深夜の街、路地裏にて、剣が弾きあう音が聞こえる。

その音の正体は、少年と、もう一人は少年と背丈のあまり変わらない男性だった。

「うぉらぁあっ!!」

少年は、小型のナイフを持った男に、その身ほどの丈の巨大な剣を上空から振り下ろした。

だがその斬撃は、男では無くナイフを粉々に粉砕した。

すると男性は膝から崩れ落ち、死んだ様に倒れこんだ。

その後ろで、震えながら自分の頭を抱えている幼い少女に、少年は語りかけた。

「大丈夫か。見た感じボロボロだけど。
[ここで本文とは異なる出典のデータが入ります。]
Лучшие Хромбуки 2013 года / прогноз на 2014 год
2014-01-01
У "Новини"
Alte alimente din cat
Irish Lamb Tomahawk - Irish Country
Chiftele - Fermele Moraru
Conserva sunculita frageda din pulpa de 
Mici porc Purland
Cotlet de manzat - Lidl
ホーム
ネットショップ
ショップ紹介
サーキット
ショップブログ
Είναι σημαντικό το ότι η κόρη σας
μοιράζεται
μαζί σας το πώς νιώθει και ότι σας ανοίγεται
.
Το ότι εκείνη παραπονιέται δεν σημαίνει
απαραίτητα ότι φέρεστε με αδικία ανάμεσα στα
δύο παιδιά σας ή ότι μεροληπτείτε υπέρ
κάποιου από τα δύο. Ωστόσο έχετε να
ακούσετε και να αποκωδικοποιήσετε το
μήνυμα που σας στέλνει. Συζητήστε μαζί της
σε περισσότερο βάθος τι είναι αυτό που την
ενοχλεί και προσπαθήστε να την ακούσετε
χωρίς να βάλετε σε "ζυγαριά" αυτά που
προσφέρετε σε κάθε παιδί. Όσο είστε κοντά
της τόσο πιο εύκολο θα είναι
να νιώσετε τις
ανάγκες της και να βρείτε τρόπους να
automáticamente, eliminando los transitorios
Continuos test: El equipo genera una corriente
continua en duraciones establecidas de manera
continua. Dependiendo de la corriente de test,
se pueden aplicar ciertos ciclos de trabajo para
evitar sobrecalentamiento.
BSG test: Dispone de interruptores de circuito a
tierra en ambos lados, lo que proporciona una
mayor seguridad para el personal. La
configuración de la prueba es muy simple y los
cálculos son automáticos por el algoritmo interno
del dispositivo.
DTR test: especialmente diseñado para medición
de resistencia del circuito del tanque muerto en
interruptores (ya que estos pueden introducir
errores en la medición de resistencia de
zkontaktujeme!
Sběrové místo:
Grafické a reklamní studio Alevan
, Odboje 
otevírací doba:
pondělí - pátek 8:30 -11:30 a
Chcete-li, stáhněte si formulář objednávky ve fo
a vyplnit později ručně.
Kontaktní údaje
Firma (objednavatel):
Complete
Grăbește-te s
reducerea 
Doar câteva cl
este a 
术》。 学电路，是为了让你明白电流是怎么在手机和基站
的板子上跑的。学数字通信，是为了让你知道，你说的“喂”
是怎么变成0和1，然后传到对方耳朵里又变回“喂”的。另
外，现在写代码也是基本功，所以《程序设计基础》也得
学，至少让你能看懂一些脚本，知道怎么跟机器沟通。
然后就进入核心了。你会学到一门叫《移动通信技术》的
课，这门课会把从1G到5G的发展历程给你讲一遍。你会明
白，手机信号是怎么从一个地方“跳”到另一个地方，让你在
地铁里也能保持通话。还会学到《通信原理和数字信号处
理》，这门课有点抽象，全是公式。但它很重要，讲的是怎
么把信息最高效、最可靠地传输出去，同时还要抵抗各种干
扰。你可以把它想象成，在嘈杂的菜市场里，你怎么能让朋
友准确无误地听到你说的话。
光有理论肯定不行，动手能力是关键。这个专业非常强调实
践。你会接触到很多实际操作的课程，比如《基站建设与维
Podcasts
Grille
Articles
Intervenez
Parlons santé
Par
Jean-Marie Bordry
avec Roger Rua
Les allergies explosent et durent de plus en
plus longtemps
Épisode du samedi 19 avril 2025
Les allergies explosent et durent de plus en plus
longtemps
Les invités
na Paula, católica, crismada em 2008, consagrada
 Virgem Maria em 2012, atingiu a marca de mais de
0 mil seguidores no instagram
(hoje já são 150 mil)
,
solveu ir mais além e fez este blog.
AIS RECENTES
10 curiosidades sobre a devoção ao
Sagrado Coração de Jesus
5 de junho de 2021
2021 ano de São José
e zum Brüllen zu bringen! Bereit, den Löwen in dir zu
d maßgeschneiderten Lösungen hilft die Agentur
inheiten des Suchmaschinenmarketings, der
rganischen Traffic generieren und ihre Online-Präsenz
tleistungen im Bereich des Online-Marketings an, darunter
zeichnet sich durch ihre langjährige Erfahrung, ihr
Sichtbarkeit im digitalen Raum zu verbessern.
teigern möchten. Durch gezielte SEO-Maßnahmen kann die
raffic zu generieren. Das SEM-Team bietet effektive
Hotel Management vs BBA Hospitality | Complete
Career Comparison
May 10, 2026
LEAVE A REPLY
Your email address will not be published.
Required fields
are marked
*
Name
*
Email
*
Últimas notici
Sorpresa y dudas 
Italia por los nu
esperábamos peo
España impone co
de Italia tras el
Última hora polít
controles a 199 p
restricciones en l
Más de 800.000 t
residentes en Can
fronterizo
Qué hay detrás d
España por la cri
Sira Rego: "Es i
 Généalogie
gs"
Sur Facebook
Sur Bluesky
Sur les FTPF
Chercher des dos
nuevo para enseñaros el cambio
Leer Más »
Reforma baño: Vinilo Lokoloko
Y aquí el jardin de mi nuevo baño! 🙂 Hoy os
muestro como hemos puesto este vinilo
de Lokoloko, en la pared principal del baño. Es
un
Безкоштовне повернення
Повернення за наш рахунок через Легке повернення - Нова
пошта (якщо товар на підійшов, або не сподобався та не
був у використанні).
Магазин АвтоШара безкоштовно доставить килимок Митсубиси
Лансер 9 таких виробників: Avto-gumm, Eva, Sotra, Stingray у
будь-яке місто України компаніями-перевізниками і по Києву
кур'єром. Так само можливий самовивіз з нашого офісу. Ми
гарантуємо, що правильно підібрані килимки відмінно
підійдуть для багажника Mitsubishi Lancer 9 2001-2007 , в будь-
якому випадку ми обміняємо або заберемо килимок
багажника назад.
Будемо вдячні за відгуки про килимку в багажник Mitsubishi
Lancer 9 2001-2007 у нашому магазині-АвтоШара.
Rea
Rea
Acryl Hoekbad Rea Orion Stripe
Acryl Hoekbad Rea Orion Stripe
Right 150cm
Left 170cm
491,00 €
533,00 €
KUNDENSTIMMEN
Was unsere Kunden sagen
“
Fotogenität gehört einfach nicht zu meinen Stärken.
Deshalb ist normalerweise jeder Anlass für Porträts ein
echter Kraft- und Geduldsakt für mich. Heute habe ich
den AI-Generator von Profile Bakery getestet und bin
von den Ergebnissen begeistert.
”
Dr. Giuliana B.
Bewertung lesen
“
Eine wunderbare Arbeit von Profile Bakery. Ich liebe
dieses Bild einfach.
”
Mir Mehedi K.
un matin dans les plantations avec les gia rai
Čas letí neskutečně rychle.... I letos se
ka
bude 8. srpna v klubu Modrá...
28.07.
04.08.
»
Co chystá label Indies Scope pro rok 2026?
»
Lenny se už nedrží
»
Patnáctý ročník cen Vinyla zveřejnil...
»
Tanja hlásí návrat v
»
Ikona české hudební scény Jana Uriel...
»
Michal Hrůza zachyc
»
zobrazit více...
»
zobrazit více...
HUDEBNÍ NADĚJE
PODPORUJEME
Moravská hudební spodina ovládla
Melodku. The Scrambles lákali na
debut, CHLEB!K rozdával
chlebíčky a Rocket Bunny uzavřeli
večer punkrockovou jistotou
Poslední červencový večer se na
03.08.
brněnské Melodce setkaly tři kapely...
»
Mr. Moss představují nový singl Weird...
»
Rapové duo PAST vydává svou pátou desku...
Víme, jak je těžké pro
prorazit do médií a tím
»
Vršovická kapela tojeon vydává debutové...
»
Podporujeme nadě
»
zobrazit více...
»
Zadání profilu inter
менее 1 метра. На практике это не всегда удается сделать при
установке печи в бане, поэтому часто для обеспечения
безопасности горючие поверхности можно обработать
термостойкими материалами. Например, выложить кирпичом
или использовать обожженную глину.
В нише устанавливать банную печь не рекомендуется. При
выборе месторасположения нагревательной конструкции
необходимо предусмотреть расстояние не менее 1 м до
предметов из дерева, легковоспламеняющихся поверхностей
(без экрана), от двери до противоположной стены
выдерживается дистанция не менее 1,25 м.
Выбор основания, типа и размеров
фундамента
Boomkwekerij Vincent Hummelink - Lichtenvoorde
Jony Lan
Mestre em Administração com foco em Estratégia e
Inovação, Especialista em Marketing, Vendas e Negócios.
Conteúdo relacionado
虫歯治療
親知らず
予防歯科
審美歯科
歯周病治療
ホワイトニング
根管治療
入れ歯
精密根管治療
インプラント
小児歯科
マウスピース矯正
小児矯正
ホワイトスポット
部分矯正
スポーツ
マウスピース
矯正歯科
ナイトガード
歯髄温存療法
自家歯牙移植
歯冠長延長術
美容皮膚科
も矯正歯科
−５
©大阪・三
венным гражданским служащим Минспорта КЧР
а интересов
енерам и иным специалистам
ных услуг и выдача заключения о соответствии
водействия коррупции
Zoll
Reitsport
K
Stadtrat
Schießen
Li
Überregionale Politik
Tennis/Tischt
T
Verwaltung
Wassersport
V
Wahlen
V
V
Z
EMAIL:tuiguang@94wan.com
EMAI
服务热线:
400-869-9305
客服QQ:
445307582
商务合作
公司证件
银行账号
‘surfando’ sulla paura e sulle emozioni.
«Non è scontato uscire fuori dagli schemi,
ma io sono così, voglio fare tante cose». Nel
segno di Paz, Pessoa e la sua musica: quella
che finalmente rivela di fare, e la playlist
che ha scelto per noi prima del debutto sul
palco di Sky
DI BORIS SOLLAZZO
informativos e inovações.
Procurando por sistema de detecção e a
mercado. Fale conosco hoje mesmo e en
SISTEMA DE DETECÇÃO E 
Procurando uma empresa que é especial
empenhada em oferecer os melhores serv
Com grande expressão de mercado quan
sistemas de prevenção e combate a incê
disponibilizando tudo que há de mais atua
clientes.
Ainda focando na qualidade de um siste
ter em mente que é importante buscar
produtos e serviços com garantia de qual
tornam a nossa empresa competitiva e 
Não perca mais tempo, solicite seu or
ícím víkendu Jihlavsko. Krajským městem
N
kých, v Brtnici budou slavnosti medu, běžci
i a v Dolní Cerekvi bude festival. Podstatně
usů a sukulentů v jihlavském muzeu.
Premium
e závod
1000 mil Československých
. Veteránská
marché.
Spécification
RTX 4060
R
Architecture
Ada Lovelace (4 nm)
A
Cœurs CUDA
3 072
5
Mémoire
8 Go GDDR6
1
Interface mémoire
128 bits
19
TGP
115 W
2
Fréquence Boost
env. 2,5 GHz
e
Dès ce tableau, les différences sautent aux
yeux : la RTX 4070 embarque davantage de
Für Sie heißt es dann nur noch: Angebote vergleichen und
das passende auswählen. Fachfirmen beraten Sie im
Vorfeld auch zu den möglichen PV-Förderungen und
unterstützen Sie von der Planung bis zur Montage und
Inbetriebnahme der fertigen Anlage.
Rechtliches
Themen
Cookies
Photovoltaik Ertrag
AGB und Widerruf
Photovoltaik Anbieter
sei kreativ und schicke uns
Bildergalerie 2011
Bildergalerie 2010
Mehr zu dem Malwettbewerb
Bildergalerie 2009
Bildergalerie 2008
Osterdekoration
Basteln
立って歩けるか」

「あ、足…」

そう言われ、少年は少女の足を持ち上げて指差した場所を見る。

すると靭帯に傷がある事に気がついた。

「あ、るけない…」

「…俺は社員義務って言うのかな。とりあえず魔宝使い(まほうつかい)にさせられちまった子供は保護しなきゃいけない。お前に残された選択肢は2つだ。イグドラシルに保護されるか、ここで魔宝を破壊されあのオッサンみたいに死ぬか、だ」

「い、や…し、にたくない…」

「…そんだけ生へ執着があんなら大丈夫だ。さ、行くぞ。おんぶなりなんなりしてやるよ」

「あ、りがと…えと…」

少女は戸惑う様に少年を指差した。

「俺か?俺の名前はリュウト。リュウト・カガミだ。よろしくな」

「よ、ろしく」

少女は弱々しく、今にも消えそうな儚い声で、太陽の様な存在にその小さな手でしがみついた。